His foster brother was gone before he had finished speaking. Ghyll searched the pockets of the dead sorcerer and let out a triumphant cry when he got hold of a bunch of keys. Hastily he jumped into the stairwell and limped to the cage. The third key fit and the cell door swung silently open. Ghyll fell on his knees beside the girl.
‘Where is Uwella?’
‘Busy with Bo.’ Kerianna pushed him with her knee. ‘Move aside.’ She crouched down and turned the girl on her back. A long, blond strand of hair fell over her hand and Ghyll suddenly thought of that other girl lying dead outside. Same build, same hair. Even the faces resembled each other. ‘The real Avelore?’
Kerianna nodded. ‘That’s what I thought. The resemblance is uncanny.’
‘Good gods, Bo…’
‘He’s unconscious. Uwella is with him. I asked the others to set up the tents; we’re going nowhere today.’
‘No, no, of course not. Good for you. I don’t really get it all. First Avelore or whatever her real name was. Then Bo… I hope I didn’t hit him too hard. I had to stop him and I knew no other way.’
‘There was no other way.’ Keri looked at him. ‘Uwella said you should’ve been dead yourself, you idiot. Bo had gathered so much energy; it had to go somewhere.’
‘Childegard,’ Ghyll said shortly. ‘He absorbed all the energy and went dark. I thought I had killed them both.’
‘Sire?’ The girl’s voice was a flutter in the silence. ‘Is it really you?’
‘As real as anything. And who are you?’
‘Avelore anThelander,’ she said faintly. ‘I saw you in the temple of Fantus in Leudra.’
‘Where you let that branneman escape,’ Ghyll said, without even thinking.
‘No, that was another girl. Ruchelle, with that weird kitten.’
‘What do you mean, weird kitten?’
‘It didn’t grow,’ Avelore whispered. ‘It stayed small for months.’
‘How long have you been here?’
‘I don’t know.

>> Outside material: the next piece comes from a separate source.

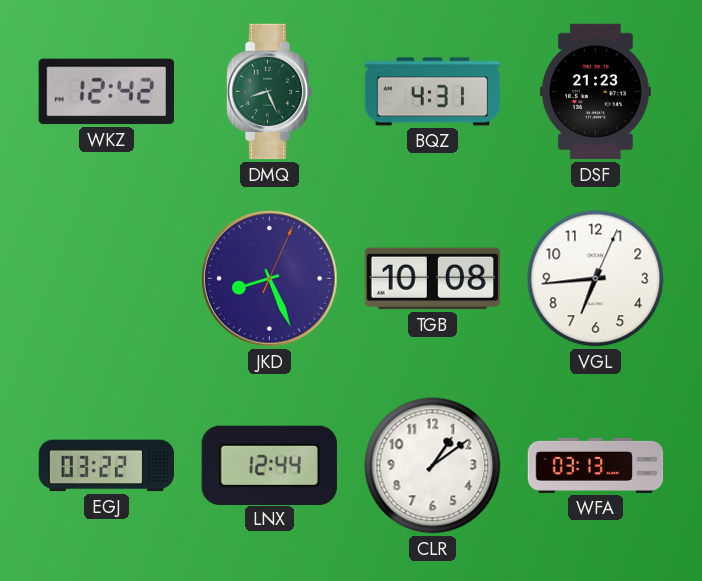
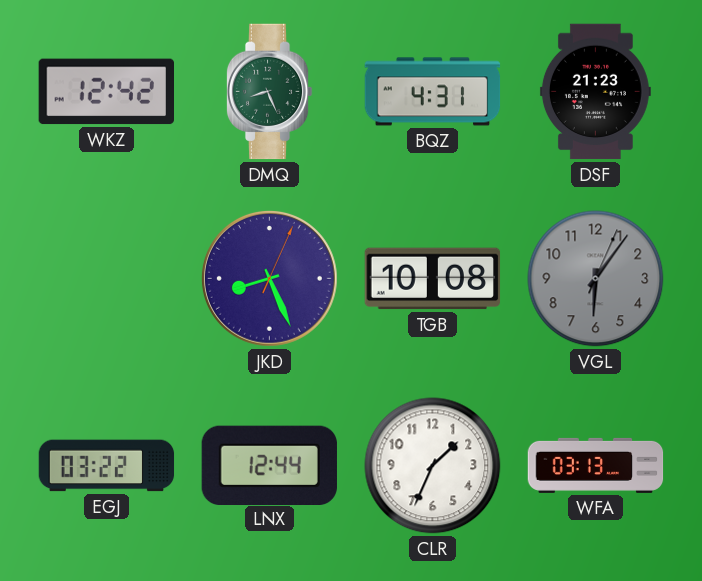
VGL: 6:44 -> 6:06
VGL dial: white -> grey
CLR: 1:09 -> 1:34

What day is it today?’
‘The 8th of Ogstall,’ Kerianna said, with her hands on Avelore’s shoulder blade. ‘Does this hurt?’
‘No,’ the girl said and paused. ‘That long? Five weeks ago, I went to Rabogst. The temple had appointed me portal mistress. As I arrived, I found her waiting for me.’
‘Who?’ Ghyll asked.
‘That other girl; Ruchelle. She said hello and gave me a hand, and that’s the last thing I knew. When I woke up, I was here… with him. Where is he?’
‘Who do you mean?’
‘That monster, Theorg Thadziwill. The… the…’
‘A little man with a big nose?’
‘Yes! Is he dead?’
‘Absolutely,’ Ghyll said cheerfully. ‘Deader than he is hardly possible.’
‘Beautiful.’ She began to cry softly. ‘I want out of here. Do you think you can take me outside, Sire? I don’t think I can walk.’
Kerianna nodded. ‘Go ahead and carry her. Fresh air and sunlight do wonders.’
Ghyll lifted the girl gently. She weighed almost nothing. On the way out he said, ‘Don’t be alarmed, but Ruchelle is here. She’s… dead too.’
The real Avelore moved in his arms. ‘I don’t understand. What was Ruchelle doing here?’
‘She joined us using your name.’
‘Mainal help me,’ the girl said weakly. ‘I don’t know what’s happening.’
‘We will explain it all later.’
‘Please. This is so confusing.’ She raised her head to the sun. ‘Am I free now? Is this really true?’
‘Do I feel so little solid?’ Ghyll said, smiling. ‘You’re free.’
He carried the girl to the tents and put her down in the grass.
‘There you are,’ he said. ‘Hungry?’
‘Food?’ The girl stared at her hands. ‘I dreamed of eating. My mother’s soup, the smell of roasting meat when there was money, of freshly baked bread. Then he came with a big plateful, eating it all while I watched. I caught the lizards and beetles scurrying through the cells and ate them raw. There was a rat; I was watching him for days, until he came too close to the bars. Rat…’ Then she looked at Ghyll. ‘Yes, Sire. I’m hungry.’
‘Wait.’ Ghyll limped to his horse. When he came back, he gave Avelore two small buns. ‘They’re the last two our Yinno friends baked; with sun seed. Chew slowly, please. The next course is underway, but the water isn’t boiling yet.’ He looked a little crestfallen. ‘Bo always did the fire and now we have to try the old fashioned way, with a tinder box. None of us is very handy with it.’
The girl closed her eyes, and a moment later, the tears rolled down her cheeks. ‘I can’t,’ she whispered. ‘All my mana is gone. I’m no longer an adepta.’
‘It will pass,’ Ghyll said reassuringly. ‘The mana will come back, but first you need sleep and food.’